:: REQUIREMENT ::
Find the line that contains "Souple et rigide à la fois, il" in the entries below. Write out that line and all that follow it, unchanged and alone.

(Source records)
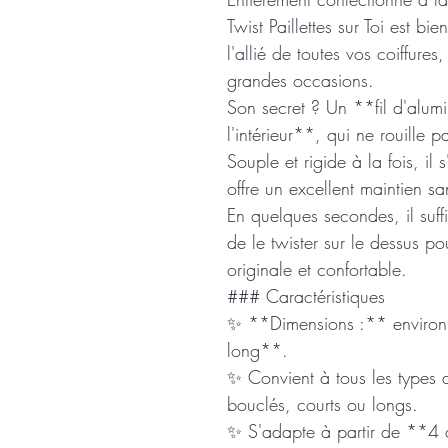
Twist Paillettes sur Toi est b
l'allié de toutes vos coiffur
grandes occasions.
Son secret ? Un **fil d'alumi
l'intérieur**, qui ne rouille 
Souple et rigide à la fois, il 
offre un excellent maintien san
En quelques secondes, il suffi
de le twister sur le dessus po
originale et confortable.
### Caractéristiques
✨ **Dimensions :** enviro
long**.
✨ Convient à tous les types de
bouclés, courts ou longs.
✨ S'adapte à partir de **4 a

:: SOLUTION TO THIS EXERCISE ::
Souple et rigide à la fois, il 
offre un excellent maintien san
En quelques secondes, il suffi
de le twister sur le dessus po
originale et confortable.
### Caractéristiques
✨ **Dimensions :** enviro
long**.
✨ Convient à tous les types de
bouclés, courts ou longs.
✨ S'adapte à partir de **4 a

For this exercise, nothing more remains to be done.